_Activity_:
Output the data in full and exactly as presented.

====

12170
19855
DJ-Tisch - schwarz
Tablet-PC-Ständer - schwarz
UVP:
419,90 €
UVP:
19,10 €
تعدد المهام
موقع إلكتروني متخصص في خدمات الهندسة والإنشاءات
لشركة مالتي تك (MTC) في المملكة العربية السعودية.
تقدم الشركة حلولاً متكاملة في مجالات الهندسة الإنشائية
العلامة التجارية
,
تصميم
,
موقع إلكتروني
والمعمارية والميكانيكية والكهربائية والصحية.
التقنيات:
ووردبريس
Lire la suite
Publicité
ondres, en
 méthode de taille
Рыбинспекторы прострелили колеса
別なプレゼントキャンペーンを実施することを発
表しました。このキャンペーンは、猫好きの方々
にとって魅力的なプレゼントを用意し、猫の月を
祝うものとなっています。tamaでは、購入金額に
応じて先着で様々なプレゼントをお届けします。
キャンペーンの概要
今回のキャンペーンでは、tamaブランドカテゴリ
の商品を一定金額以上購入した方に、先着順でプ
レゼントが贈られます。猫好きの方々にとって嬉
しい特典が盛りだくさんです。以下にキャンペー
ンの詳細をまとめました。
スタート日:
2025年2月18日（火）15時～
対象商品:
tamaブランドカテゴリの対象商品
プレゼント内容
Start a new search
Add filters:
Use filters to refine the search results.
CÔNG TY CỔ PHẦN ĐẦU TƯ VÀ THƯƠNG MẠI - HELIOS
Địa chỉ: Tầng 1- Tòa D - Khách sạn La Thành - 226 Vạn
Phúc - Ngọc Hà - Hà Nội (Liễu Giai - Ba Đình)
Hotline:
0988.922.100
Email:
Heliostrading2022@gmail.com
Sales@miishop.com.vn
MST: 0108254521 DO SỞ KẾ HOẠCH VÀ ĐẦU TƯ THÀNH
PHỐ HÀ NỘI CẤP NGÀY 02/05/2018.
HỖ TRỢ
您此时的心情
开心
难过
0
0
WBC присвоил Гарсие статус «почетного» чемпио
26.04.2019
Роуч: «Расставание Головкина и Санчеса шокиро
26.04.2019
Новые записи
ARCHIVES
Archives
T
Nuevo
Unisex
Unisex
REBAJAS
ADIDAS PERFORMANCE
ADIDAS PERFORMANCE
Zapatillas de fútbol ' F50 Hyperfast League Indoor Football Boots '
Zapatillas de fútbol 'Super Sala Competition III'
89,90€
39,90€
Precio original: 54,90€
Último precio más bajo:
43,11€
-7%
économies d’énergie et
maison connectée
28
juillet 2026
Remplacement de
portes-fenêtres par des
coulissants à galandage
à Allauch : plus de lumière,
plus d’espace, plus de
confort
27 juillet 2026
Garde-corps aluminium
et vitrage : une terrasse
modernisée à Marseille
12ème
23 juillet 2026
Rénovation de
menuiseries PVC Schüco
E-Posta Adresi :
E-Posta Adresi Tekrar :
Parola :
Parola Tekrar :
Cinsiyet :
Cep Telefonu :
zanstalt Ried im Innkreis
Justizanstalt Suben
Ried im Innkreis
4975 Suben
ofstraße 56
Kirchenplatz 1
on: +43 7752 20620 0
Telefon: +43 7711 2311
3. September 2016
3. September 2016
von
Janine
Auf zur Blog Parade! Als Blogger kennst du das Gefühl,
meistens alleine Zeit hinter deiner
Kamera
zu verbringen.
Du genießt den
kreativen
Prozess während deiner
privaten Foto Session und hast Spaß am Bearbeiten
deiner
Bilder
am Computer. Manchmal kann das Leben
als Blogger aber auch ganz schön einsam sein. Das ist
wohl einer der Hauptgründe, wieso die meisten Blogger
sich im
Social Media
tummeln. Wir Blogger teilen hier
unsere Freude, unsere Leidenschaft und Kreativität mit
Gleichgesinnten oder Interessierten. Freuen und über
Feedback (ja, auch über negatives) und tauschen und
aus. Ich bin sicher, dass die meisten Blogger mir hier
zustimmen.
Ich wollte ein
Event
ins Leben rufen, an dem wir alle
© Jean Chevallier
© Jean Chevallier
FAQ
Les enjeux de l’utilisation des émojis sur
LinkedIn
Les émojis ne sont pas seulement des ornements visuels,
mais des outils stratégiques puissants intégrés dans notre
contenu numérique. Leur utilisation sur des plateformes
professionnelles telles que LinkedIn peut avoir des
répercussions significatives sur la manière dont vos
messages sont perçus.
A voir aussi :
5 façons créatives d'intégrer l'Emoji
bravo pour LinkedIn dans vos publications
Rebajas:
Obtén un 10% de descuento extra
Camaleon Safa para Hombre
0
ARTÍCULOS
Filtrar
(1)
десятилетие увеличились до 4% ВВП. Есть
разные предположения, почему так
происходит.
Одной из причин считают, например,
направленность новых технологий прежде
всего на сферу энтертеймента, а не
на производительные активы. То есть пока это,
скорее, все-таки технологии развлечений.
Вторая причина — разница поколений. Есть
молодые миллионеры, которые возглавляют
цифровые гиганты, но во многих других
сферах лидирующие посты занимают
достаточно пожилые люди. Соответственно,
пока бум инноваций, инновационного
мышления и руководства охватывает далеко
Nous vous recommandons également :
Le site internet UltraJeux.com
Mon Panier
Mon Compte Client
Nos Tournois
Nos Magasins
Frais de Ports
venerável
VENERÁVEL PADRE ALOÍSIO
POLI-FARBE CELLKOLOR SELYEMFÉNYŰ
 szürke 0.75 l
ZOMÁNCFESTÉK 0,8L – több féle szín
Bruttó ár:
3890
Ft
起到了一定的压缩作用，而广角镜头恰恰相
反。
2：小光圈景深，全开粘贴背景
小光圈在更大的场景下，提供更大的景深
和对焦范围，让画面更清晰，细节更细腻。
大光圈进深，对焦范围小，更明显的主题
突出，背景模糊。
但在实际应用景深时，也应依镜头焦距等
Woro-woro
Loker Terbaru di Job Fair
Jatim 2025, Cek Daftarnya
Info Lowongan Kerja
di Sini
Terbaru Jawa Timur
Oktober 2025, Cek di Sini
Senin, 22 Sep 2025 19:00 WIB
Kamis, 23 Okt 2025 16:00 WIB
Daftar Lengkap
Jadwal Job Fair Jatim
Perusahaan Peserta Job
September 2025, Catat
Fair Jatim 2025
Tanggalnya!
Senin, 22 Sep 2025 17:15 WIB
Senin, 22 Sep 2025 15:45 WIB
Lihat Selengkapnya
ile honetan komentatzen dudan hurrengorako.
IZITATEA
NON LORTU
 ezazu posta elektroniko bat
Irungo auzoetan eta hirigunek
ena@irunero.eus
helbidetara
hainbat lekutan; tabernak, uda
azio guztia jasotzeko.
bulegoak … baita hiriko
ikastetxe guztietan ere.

====

_Solution to this problem_:
12170
19855
DJ-Tisch - schwarz
Tablet-PC-Ständer - schwarz
UVP:
419,90 €
UVP:
19,10 €
تعدد المهام
موقع إلكتروني متخصص في خدمات الهندسة والإنشاءات
لشركة مالتي تك (MTC) في المملكة العربية السعودية.
تقدم الشركة حلولاً متكاملة في مجالات الهندسة الإنشائية
العلامة التجارية
,
تصميم
,
موقع إلكتروني
والمعمارية والميكانيكية والكهربائية والصحية.
التقنيات:
ووردبريس
Lire la suite
Publicité
ondres, en
 méthode de taille
Рыбинспекторы прострелили колеса
別なプレゼントキャンペーンを実施することを発
表しました。このキャンペーンは、猫好きの方々
にとって魅力的なプレゼントを用意し、猫の月を
祝うものとなっています。tamaでは、購入金額に
応じて先着で様々なプレゼントをお届けします。
キャンペーンの概要
今回のキャンペーンでは、tamaブランドカテゴリ
の商品を一定金額以上購入した方に、先着順でプ
レゼントが贈られます。猫好きの方々にとって嬉
しい特典が盛りだくさんです。以下にキャンペー
ンの詳細をまとめました。
スタート日:
2025年2月18日（火）15時～
対象商品:
tamaブランドカテゴリの対象商品
プレゼント内容
Start a new search
Add filters:
Use filters to refine the search results.
CÔNG TY CỔ PHẦN ĐẦU TƯ VÀ THƯƠNG MẠI - HELIOS
Địa chỉ: Tầng 1- Tòa D - Khách sạn La Thành - 226 Vạn
Phúc - Ngọc Hà - Hà Nội (Liễu Giai - Ba Đình)
Hotline:
0988.922.100
Email:
Heliostrading2022@gmail.com
Sales@miishop.com.vn
MST: 0108254521 DO SỞ KẾ HOẠCH VÀ ĐẦU TƯ THÀNH
PHỐ HÀ NỘI CẤP NGÀY 02/05/2018.
HỖ TRỢ
您此时的心情
开心
难过
0
0
WBC присвоил Гарсие статус «почетного» чемпио
26.04.2019
Роуч: «Расставание Головкина и Санчеса шокиро
26.04.2019
Новые записи
ARCHIVES
Archives
T
Nuevo
Unisex
Unisex
REBAJAS
ADIDAS PERFORMANCE
ADIDAS PERFORMANCE
Zapatillas de fútbol ' F50 Hyperfast League Indoor Football Boots '
Zapatillas de fútbol 'Super Sala Competition III'
89,90€
39,90€
Precio original: 54,90€
Último precio más bajo:
43,11€
-7%
économies d’énergie et
maison connectée
28
juillet 2026
Remplacement de
portes-fenêtres par des
coulissants à galandage
à Allauch : plus de lumière,
plus d’espace, plus de
confort
27 juillet 2026
Garde-corps aluminium
et vitrage : une terrasse
modernisée à Marseille
12ème
23 juillet 2026
Rénovation de
menuiseries PVC Schüco
E-Posta Adresi :
E-Posta Adresi Tekrar :
Parola :
Parola Tekrar :
Cinsiyet :
Cep Telefonu :
zanstalt Ried im Innkreis
Justizanstalt Suben
Ried im Innkreis
4975 Suben
ofstraße 56
Kirchenplatz 1
on: +43 7752 20620 0
Telefon: +43 7711 2311
3. September 2016
3. September 2016
von
Janine
Auf zur Blog Parade! Als Blogger kennst du das Gefühl,
meistens alleine Zeit hinter deiner
Kamera
zu verbringen.
Du genießt den
kreativen
Prozess während deiner
privaten Foto Session und hast Spaß am Bearbeiten
deiner
Bilder
am Computer. Manchmal kann das Leben
als Blogger aber auch ganz schön einsam sein. Das ist
wohl einer der Hauptgründe, wieso die meisten Blogger
sich im
Social Media
tummeln. Wir Blogger teilen hier
unsere Freude, unsere Leidenschaft und Kreativität mit
Gleichgesinnten oder Interessierten. Freuen und über
Feedback (ja, auch über negatives) und tauschen und
aus. Ich bin sicher, dass die meisten Blogger mir hier
zustimmen.
Ich wollte ein
Event
ins Leben rufen, an dem wir alle
© Jean Chevallier
© Jean Chevallier
FAQ
Les enjeux de l’utilisation des émojis sur
LinkedIn
Les émojis ne sont pas seulement des ornements visuels,
mais des outils stratégiques puissants intégrés dans notre
contenu numérique. Leur utilisation sur des plateformes
professionnelles telles que LinkedIn peut avoir des
répercussions significatives sur la manière dont vos
messages sont perçus.
A voir aussi :
5 façons créatives d'intégrer l'Emoji
bravo pour LinkedIn dans vos publications
Rebajas:
Obtén un 10% de descuento extra
Camaleon Safa para Hombre
0
ARTÍCULOS
Filtrar
(1)
десятилетие увеличились до 4% ВВП. Есть
разные предположения, почему так
происходит.
Одной из причин считают, например,
направленность новых технологий прежде
всего на сферу энтертеймента, а не
на производительные активы. То есть пока это,
скорее, все-таки технологии развлечений.
Вторая причина — разница поколений. Есть
молодые миллионеры, которые возглавляют
цифровые гиганты, но во многих других
сферах лидирующие посты занимают
достаточно пожилые люди. Соответственно,
пока бум инноваций, инновационного
мышления и руководства охватывает далеко
Nous vous recommandons également :
Le site internet UltraJeux.com
Mon Panier
Mon Compte Client
Nos Tournois
Nos Magasins
Frais de Ports
venerável
VENERÁVEL PADRE ALOÍSIO
POLI-FARBE CELLKOLOR SELYEMFÉNYŰ
 szürke 0.75 l
ZOMÁNCFESTÉK 0,8L – több féle szín
Bruttó ár:
3890
Ft
起到了一定的压缩作用，而广角镜头恰恰相
反。
2：小光圈景深，全开粘贴背景
小光圈在更大的场景下，提供更大的景深
和对焦范围，让画面更清晰，细节更细腻。
大光圈进深，对焦范围小，更明显的主题
突出，背景模糊。
但在实际应用景深时，也应依镜头焦距等
Woro-woro
Loker Terbaru di Job Fair
Jatim 2025, Cek Daftarnya
Info Lowongan Kerja
di Sini
Terbaru Jawa Timur
Oktober 2025, Cek di Sini
Senin, 22 Sep 2025 19:00 WIB
Kamis, 23 Okt 2025 16:00 WIB
Daftar Lengkap
Jadwal Job Fair Jatim
Perusahaan Peserta Job
September 2025, Catat
Fair Jatim 2025
Tanggalnya!
Senin, 22 Sep 2025 17:15 WIB
Senin, 22 Sep 2025 15:45 WIB
Lihat Selengkapnya
ile honetan komentatzen dudan hurrengorako.
IZITATEA
NON LORTU
 ezazu posta elektroniko bat
Irungo auzoetan eta hirigunek
ena@irunero.eus
helbidetara
hainbat lekutan; tabernak, uda
azio guztia jasotzeko.
bulegoak … baita hiriko
ikastetxe guztietan ere.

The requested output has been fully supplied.